Let’s not be so quick to bury traditional marketing, though. It’s useful!

The handwriting is on the wall, and it says “Digital marketing will dominate the future, but …”   

The “but” tells us that traditional marketing methods will continue to have a strong role and will be an important complement to digital methods.  So we’ll say it in large bold type, on the nearest wall:

TRADIGITAL.

We’re starting to hear the term more and more, referring  to the integration of marketing techniques from both traditional and digital marketing.  A great example? The credit card companies.  The ‘what’s in your wallet’ credit card people are in your TV, in your mailbox (surprise?), in all your smart devices, and you can just bet that soon they’ll pop up on your Kindle.  You can bet the marketing budget allocation is driven by some serious analytics!

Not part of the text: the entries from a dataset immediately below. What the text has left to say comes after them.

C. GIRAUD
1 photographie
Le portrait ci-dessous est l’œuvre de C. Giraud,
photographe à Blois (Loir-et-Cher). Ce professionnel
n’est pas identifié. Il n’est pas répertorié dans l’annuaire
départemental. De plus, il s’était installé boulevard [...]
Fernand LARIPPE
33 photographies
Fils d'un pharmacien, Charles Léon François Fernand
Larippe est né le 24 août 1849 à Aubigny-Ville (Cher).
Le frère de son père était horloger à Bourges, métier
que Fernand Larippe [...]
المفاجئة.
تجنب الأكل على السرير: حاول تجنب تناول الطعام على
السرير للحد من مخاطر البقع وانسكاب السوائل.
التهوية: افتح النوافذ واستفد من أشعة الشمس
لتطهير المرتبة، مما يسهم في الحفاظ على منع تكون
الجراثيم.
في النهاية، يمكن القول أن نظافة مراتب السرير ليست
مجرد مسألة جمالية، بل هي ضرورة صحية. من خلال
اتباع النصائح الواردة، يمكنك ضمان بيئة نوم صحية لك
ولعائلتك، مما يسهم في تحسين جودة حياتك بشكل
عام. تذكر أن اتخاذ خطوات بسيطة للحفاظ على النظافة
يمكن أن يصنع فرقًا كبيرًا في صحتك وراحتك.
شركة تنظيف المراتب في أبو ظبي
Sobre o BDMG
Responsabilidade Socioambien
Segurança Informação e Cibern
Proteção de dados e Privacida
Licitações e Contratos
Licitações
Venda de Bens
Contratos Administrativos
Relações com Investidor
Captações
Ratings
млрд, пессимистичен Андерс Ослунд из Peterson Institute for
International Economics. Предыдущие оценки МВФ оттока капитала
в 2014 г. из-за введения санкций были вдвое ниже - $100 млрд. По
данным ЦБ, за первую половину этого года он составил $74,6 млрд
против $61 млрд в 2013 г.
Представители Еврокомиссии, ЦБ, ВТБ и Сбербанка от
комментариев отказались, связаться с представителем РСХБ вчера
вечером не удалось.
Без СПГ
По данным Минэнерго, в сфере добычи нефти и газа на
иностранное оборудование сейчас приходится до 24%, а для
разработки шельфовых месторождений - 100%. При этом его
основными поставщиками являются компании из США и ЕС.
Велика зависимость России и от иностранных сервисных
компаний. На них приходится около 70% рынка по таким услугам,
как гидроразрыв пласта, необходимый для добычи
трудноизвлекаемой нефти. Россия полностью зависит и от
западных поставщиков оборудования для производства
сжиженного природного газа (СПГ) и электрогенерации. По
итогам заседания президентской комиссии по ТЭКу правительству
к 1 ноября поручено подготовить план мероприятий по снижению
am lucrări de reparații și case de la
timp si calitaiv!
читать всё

Marketers who have run simultaneous campaigns are agreeing that choosing just digital marketing, especially in the beginning of a marketing campaign, may not be the ideal approach. Studies from successful campaigns show there are specific areas where traditional marketing channels are still pretty darned effective and a necessary part of the mix to ensure the maximum marketing impact per dollar spent. 

Think, for example, about businesses that continue to operate out of ‘brick and mortar’ locations: auto repair, health clubs, hair salons, restaurants, and many others that depend on customers and prospects to visit their physical locations. The customers who visit physical locations are likely stronger and more loyal than those who Google their shopping and to-do list from home. So the question is how can I target these strong customers and keep their loyalty?

Here’s how we’d do it: We’d integrate both traditional and digital. We’d use signage, collateral, PA system announcements and video to cost-effectively  sell/upsell and build loyalty programs in these locations. With the locations that distribute products and services, we’d research to determine their trade areas – where and how far their customers come from – and the potential of that area. We’d analyze the best customer lookalike and find additional lookalikes in our trade area.  If we can tie an email and URL address to customer prospects, we’ll target them digitally as well. 

The combined marketing should direct these loyal customers to the best/nearest facility, target prospective customers using digital ads, test incentives and build brand loyalty online.  Digital marking IS a key part – we’d say THE key part – of the marketing mix, but the traditional route can still be cost effective and has a place in the marketing plan.